1つの住まいに限定されない暮らしが始まる
東京から大阪までが「中央日本」と呼ばれる1つの都市圏になれば、移動の容易さを背景に、1つの住まいに限定された暮らしをする必要がなくなる。人々は、もっと気軽に生活領域を広げられるようになる。
「多くの人が、仕事の他に趣味などに没頭する“異日常”の世界を持っています。“分身による日常”といってもいいでしょう。リニアの開通は、そうした異日常の過ごし方における “暗黙の境界”をも変化させてしまうと思います。人が従来とは違った移動を始めるのです」と楠木教授は考える。

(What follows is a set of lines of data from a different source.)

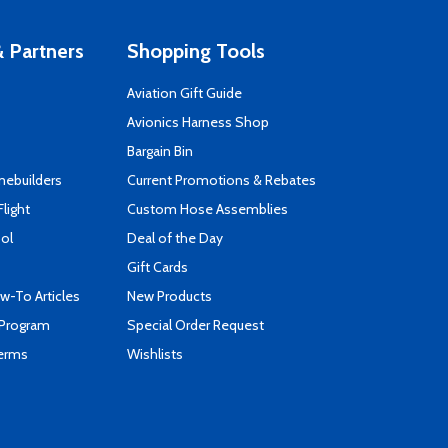
 Partners
Shopping Tools
Aviation Gift Guide
s
Avionics Harness Shop
Bargain Bin
mebuilders
Current Promotions & Rebates
Flight
Custom Hose Assemblies
ool
Deal of the Day
Gift Cards
-To Articles
New Products
 Program
Special Order Request
Terms
Wishlists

長野県の阿智村は環境省が実施した全国星空継続観察で「星の観察に適していた場所」第1位に選ばれたことなどから、「日本一の星空」と形容されることもある。同村は、リニア中央新幹線の長野県駅予定地である飯田市に隣接する。これまで飯田市へは東京から高速バスで4~5時間かかっていたが、リニアが開通すれば、品川駅から45分程度で長野県駅(仮称)に到着する。東京で働く天体観測が趣味の人にとっては、これまで難しかった「平日の仕事帰りにふらっと阿智村へ行って満天の星空を見て、翌朝に阿智村から東京へ出社する」といった“異日常”が可能になる。天体観測はあくまで一例だが、リニア開業によってこうした「“暗黙の境界”変化による、従来と異なった移動」が発生することになるだろう。これは、新たに創出される消費活動であり、経済活性化にもつながる。
「日本のように、すでに十分にモノがあふれている成熟社会では、あからさまな『不足』はあまりない。大切なのは人々の選択肢が増えるということです。働き方改革で仕事時間のメリハリがつき、移動が容易になれば、生活スタイルのオプションが増えるわけです。生活のオプションが増える異日常を積極的に促すような取り組みこそが、消費活動を促進し、地域経済の活性化につながります」(楠木教授)
超電導という最先端技術で、日本人の暮らしや日本経済を活性化させる可能性を持つリニア中央新幹線。その開通は8年後に迫っている。